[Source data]
□ □ □ □ □

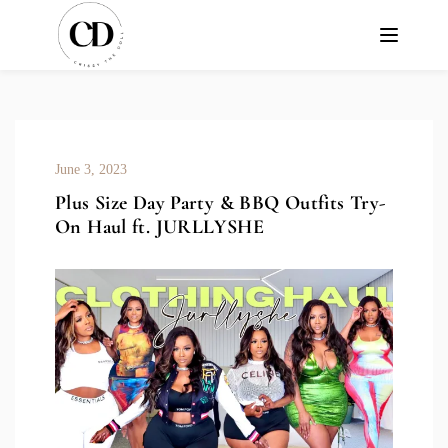
June 3, 2023
Plus Size Day Party & BBQ Outfits Try-
On Haul ft. JURLLYSHE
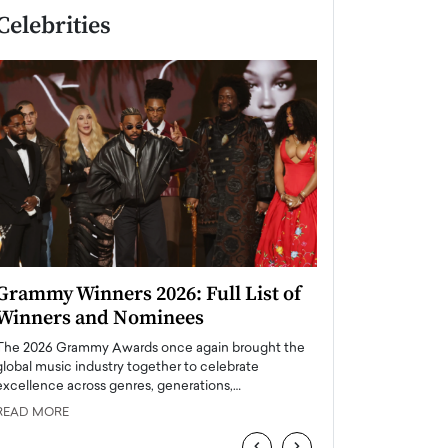
Celebrities
Grammy Winners 2026: Full List of
Taylor Swift: T
Winners and Nominees
is a Big Pop 
The 2026 Grammy Awards once again brought the
The last time we hear
global music industry together to celebrate
struggling. Her previ
excellence across genres, generations,…
Department,…
READ MORE
READ MORE
‹
›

□ □ □ □ □

A precise repetition of every entry, free of pictures, is the expected answer.

June 3, 2023
Plus Size Day Party & BBQ Outfits Try-
On Haul ft. JURLLYSHE
Celebrities
Grammy Winners 2026: Full List of
Taylor Swift: T
Winners and Nominees
is a Big Pop 
The 2026 Grammy Awards once again brought the
The last time we hear
global music industry together to celebrate
struggling. Her previ
excellence across genres, generations,…
Department,…
READ MORE
READ MORE
‹
›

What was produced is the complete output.